Writing for web magazine Popboks, Đorđe Bajić opines that "despite being promoted as a provocative political film, it's hard to imagine Ustanička ulica generating any kind of political discussion", adding: "Yes, there are politics in this movie, but they've largely been marginalized and pushed to the side. Additionally, the film's politics have downright been rendered inconsequential by the screenplay gaffes". He further praises Miroslav Terzić's direction and Fehmiu's portrayal of Mićun/Sredoje, but has big problems with the "film's second-rate screenplay that seriously erodes its overall credibility", saying: "It's hard to believe such an ambitious film even went into production with a script full of glaring dramaturgical oversights and uneven parts, including one unbelievable and unnecessary coincidence, forced parallelism, numerous naivetés, mishandled characters, two-bit dialogues..."

Along similar lines, Dubravka Lakić of Politika praises the film's polished look ("brings American movies and television crime dramas to mind") and atmosphere in addition to Terzić's directorial skills as well as director of photography Miladin Čolaković's camera work, while having issues with the film's wider context and its screenplay.
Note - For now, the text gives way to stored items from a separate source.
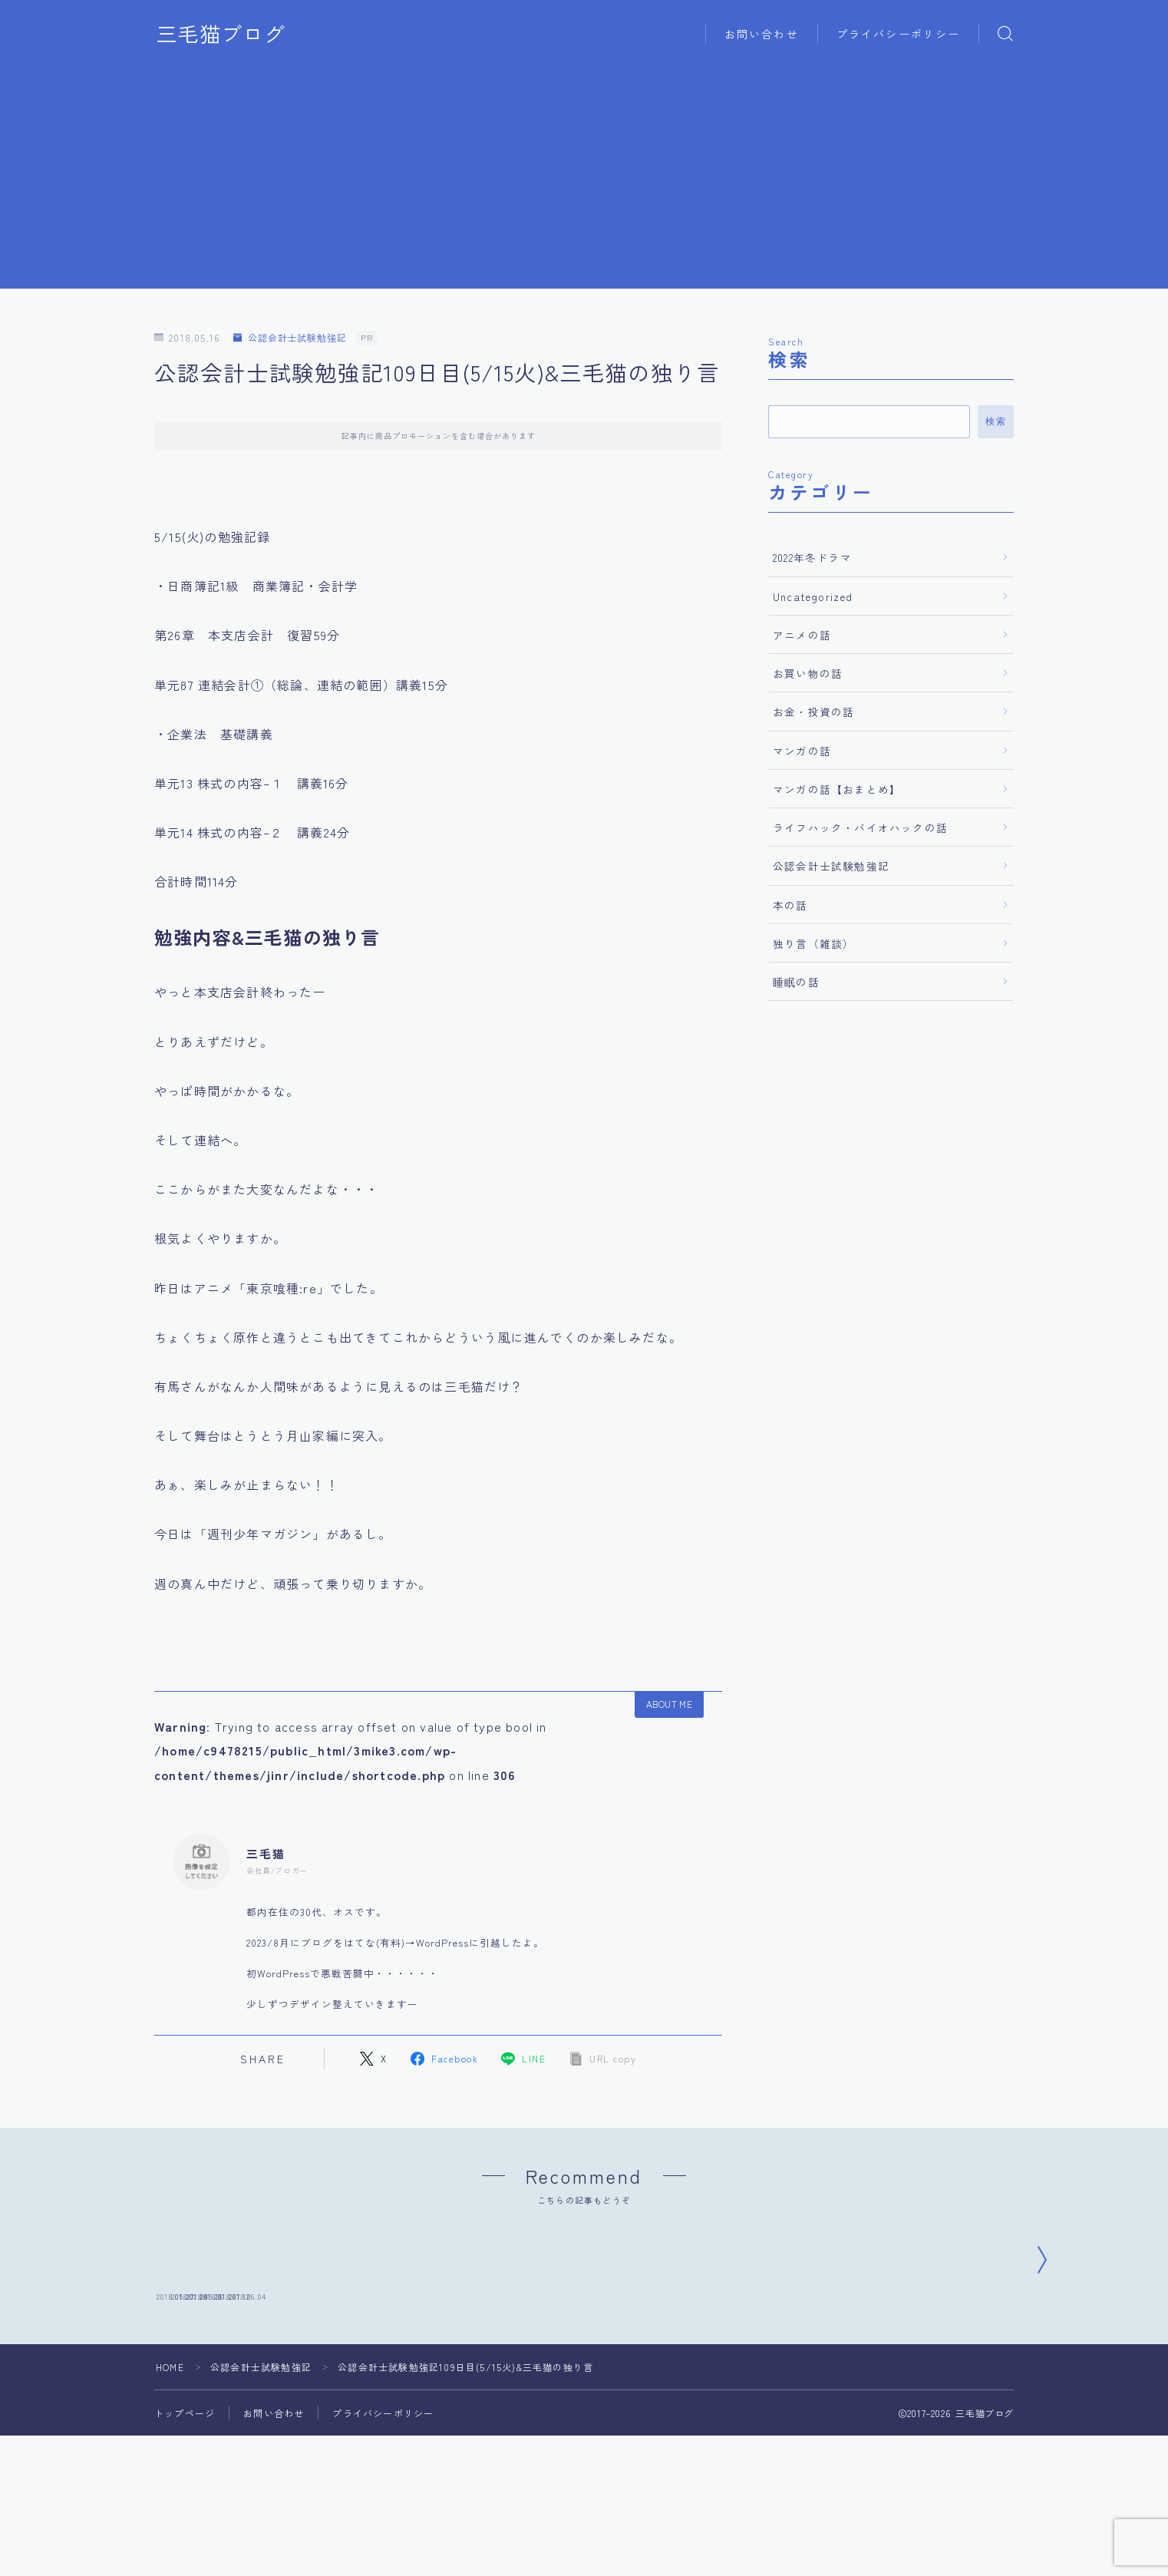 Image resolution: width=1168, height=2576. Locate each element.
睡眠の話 (796, 981)
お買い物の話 (808, 673)
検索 (995, 421)
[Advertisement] (584, 181)
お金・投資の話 (813, 711)
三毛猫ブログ (221, 33)
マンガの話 (802, 750)
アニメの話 (802, 634)
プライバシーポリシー (898, 33)
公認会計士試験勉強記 (290, 338)
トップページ (184, 2522)
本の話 (790, 905)
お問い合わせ (761, 33)
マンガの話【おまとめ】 (837, 789)
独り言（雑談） (813, 943)
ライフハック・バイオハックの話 (860, 827)
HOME (170, 2476)
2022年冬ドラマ (812, 557)
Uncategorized (813, 596)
She disapproves of the "way the screenwriters divide Serbs in two groups by pinning the war crimes guilt squarely on Serbs from outside of Serbia, while absolving Serbs from Serbia of everything". Furthermore, she feels the screenplay is the movie's weakest link as it "contains script gaffes, dramaturgical oversights, as well as far too many coincidences, parallels, and arbitrary decisions, even occasional naive characterization with several characters completely mishandled".

Blics Milan Vlajčić concludes his review by calling Ustanička ulica a "refreshing event that's worthy of careful viewing in the pretty precarious contemporary Serbian cinema". Before that, much like other reviewers, he singles out the director Terzić, cinematographer Čolaković, and actor Fehmiu for praise while criticizing the screenplay "whose arbitrary coincidences undermine the story's believability".